Sindhi poet and writer (1944–2021)

Vasdev Mohi (born Vasdev Vensimal Sidhnani; 2 March 1944 – 27 August 2021) was a Sindhi poet, translator, critic, short story writer and a retired lecturer. He also served as the member of the executive board of Sahitya Akademi and member of Council for Promotion of Indian Languages, collectively from 2008 to 2013. His work include twenty-five books of poetry, uncertain translation and critic works. The recipient of numerous awards, including Saraswati Samman for his short story book titled Chequebook published in 2012, some of his uncertain critical essays have appeared in literary festivals held in national and international seminars.

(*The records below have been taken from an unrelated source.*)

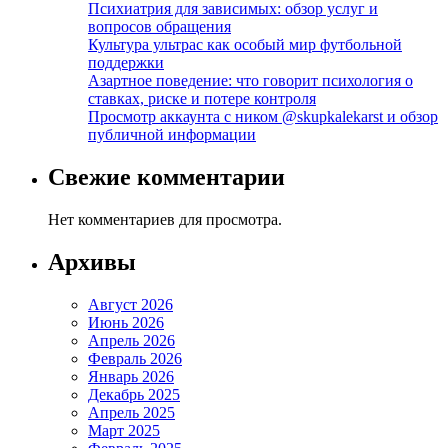
Психиатрия для зависимых: обзор услуг и
вопросов обращения
Культура ультрас как особый мир футбольной
поддержки
Азартное поведение: что говорит психология о
ставках, риске и потере контроля
Просмотр аккаунта с ником @skupkalekarst и обзор
публичной информации
Свежие комментарии
Нет комментариев для просмотра.
Архивы
Август 2026
Июнь 2026
Апрель 2026
Февраль 2026
Январь 2026
Декабрь 2025
Апрель 2025
Март 2025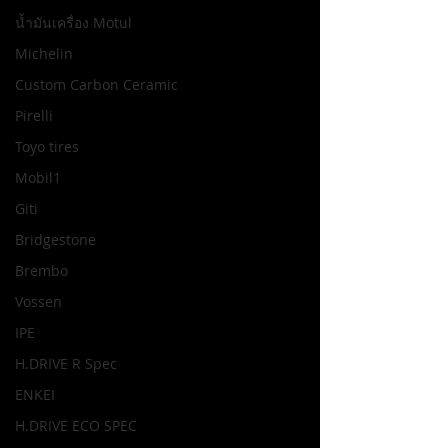
น้ำมันเครื่อง Motul
Michelin
Custom Carbon Ceramic
Pirelli
Toyo tires
Mobil1
Giti
Bridgestone
Brembo
Vossen
IPE
H.DRIVE R Spec
ENKEI
H.DRIVE ECO SPEC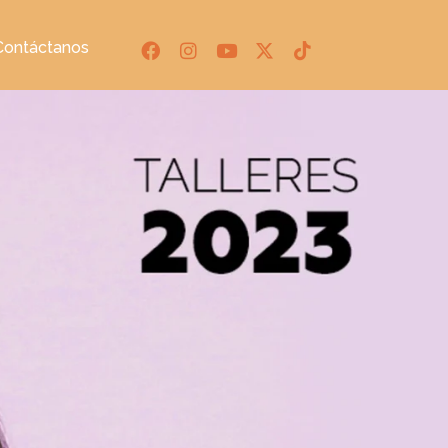
Contáctanos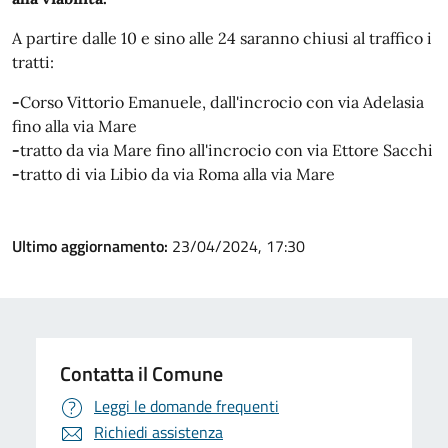
A partire dalle 10 e sino alle 24 saranno chiusi al traffico i
tratti:
-
Corso Vittorio Emanuele, dall'incrocio con via Adelasia
fino alla via Mare
-
tratto da via Mare fino all'incrocio con via Ettore Sacchi
-
tratto di via Libio da via Roma alla via Mare
Ultimo aggiornamento:
23/04/2024, 17:30
Contatta il Comune
Leggi le domande frequenti
Richiedi assistenza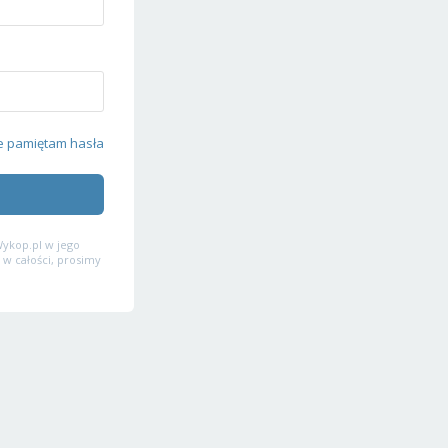
e pamiętam hasła
ykop.pl w jego
 w całości, prosimy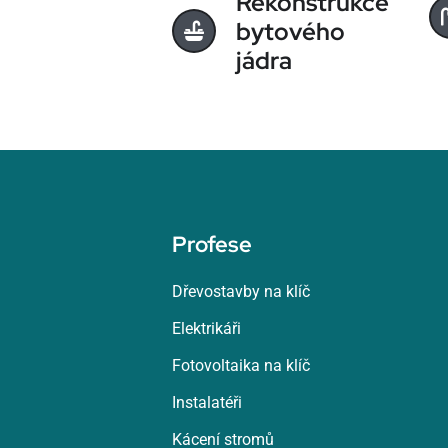
Rekonstrukce
bytového
jádra
Profese
Dřevostavby na klíč
Elektrikáři
Fotovoltaika na klíč
Instalatéři
Kácení stromů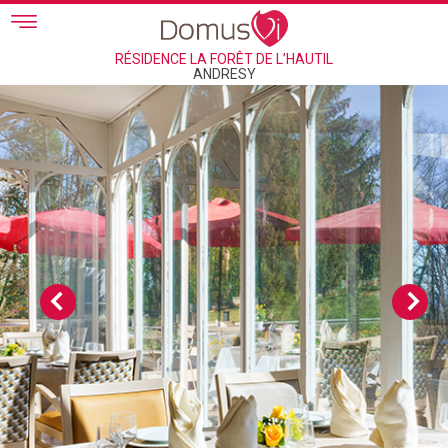
Skip to main content
RÉSIDENCE LA FORÊT DE L’HAUTIL
ANDRESY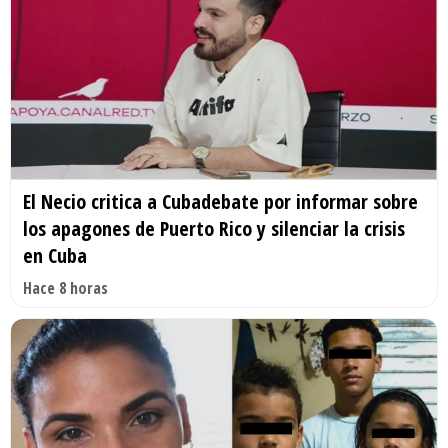
El Necio critica a Cubadebate por informar sobre
los apagones de Puerto Rico y silenciar la crisis
en Cuba
Hace 8 horas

His first poetic collection titled Tazad became one of prominent poems in both India and Pakistan. He later published another poem titled Subah Kithe Ahe (Where is the Morning). In 1977, he was awarded Sahitya Akademi Award in Sindhi for his poem Barf jo Thahyal.

Mohi died on 27 August 2021, at the age of 77.

== Early life and education ==
He was born on March 2, 1944, in Mirpur Khas, British India (in modern-day Pakistan). Following the partition of the Indian subcontinent, his family migrated to Jodhpur in 1947. They later moved to Ahmedabad in 1950. He married Janki in November 1964. He did his master's degree in English literature from the Gujarat University and joined Life Insurance Corporation (LIC) in 1966. He later went to UAE and started teaching English at The Indian High School, Dubai in 1987 until he retired in 2004 as the lecturer. Prior to his retirement, he also served as the head of English department.

== Career ==
He started his career around 1976 when he published his first poetry Tazad. In 1979, he appeared in All India Radio's symposium. He has been engaged in various writing genres such as criticism, playwright, short stories and poem in particular. He introduced new form of poetries such as Mankoo, a type of traditional poetry usually written to express author's anguish against social discrimination which was awarded Gujarati Sahitya Akademi Award in 1995. He also introduced another form of ghazal called Hyku Ghazal, which uses Japanese language combination alongside Sindhi language.